One example would be on the TV program One Day at a Time:
Barbara and Mark get married. Barbara’s divorced mother Ann later marries Mark’s divorced father Sam.
I have good friends who did the opposite. They were both teenagers when their divorced parents married. The man lived with his father in NY while the woman lived with her father and his mother in Providence. (I think I have the matchups correct, but it doesn’t really matter.) A few years later they married. That was about 55 years ago and they are still married.
Richard was married to my aunt, Margaret. Richard and Margaret’s daughter, Caroline, married a nice young fellow named Andy, whose mother, Fiona, was widowed. A few years later, Margaret passed away, and now Richard and Fiona are married (several years later).
I keep waiting for Caroline and Andy’s children to mutate, now that their parents are siblings.
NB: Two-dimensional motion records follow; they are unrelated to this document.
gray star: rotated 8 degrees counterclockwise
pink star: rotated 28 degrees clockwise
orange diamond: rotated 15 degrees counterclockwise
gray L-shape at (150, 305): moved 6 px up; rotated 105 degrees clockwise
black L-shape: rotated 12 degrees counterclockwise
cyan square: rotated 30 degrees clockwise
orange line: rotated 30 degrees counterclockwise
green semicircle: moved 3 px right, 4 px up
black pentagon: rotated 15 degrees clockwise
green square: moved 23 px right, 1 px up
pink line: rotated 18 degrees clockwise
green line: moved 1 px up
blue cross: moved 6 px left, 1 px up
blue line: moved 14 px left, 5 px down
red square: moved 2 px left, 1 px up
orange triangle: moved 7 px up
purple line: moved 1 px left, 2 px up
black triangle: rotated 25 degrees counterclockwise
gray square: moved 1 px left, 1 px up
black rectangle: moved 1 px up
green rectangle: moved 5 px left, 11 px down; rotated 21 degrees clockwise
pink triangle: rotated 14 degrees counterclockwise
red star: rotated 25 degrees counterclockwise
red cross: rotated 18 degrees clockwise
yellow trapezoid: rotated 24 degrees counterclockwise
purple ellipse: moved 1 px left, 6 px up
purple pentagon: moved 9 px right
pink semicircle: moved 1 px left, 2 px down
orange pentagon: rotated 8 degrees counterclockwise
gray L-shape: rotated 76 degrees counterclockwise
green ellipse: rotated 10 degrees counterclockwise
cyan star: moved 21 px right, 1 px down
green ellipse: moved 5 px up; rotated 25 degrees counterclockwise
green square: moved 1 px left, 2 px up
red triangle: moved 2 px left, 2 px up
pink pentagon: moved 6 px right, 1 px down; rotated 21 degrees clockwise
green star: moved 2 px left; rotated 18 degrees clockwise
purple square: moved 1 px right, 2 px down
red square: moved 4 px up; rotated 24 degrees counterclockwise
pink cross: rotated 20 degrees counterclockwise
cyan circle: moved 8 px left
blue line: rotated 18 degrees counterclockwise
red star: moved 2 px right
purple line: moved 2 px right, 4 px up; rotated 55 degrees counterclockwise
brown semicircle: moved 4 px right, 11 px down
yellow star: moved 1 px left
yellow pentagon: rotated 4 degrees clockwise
I saw this situation in a pair of death notices once. The older couple had died together in a car wreck, and the death notices listed son and daughter in law, and daughter and son in law, respectively. I read the death notices twice each to be sure I had it clear. No way of knowing which marriage came first in my example…
Fictional: A Summer Place starring Troy Donahue and Sandra Dee as the teenaged lovers (who do get married; this movie was made in 1959). His mother and her father, divorced from their original spouses, rekindle their youthful affair and also get married. Then they all gather and eat TV dinners together.
There’s a couple of sets of double first cousins in my family (my grandfather married his brother’s sister-in-law), but no example of what you’re describing.
In the mid-80s I dated a girl who’s grandparents married each other after their respective spouses passed. It was not clear to me whether it was a marriage of convenience or of love but I remember being a bit confused when it became clear her paternal grandmother was married to her maternal grandfather.
There is a pair of identical twins that married another set up of identical twins in my home town. Makes sense I suppose. Two of their kids were in my graduating class. They were both first cousins and genetic siblings.
While Laura Ingalls Wilder has no living descendants, one of her mother’s sisters married one of her father’s brothers, and one of her mother’s brothers married one of her father’s sisters. These double first cousin lines have survived.
My own grandparents. By the time my parents were married, both my maternal grandfather and my paternal grandmother had been widowed. Actually, Grandma had been working for Grandpa as the family cook, since he was widowed with eight kids. Eventually, I think around the same year I was born, they were married. So they were the only grandparents I ever knew, and it makes for a really strange family tree.
Oh, and to make matters more confusing, in Grandma’s first marriage (to my paternal grandfather), his brother was married to her sister.
Not quite what you’re asking, but close:
One of my cousins got married some years ago. His grandfather got together with the bride’s grandmother. They never got married, but they were an item for quite number of years until ill health curbed their ability to travel.
I should add that my grandparents’ marriage turned out to be one of the strongest relationships in the entire extended family; they were in-laws as well as spouses. Plus she was a great cook and he was a great baker; a winning combination.
Well, it must eliminate the debate about where to spend Christmas. Must be hard to get used to, though, for your parents.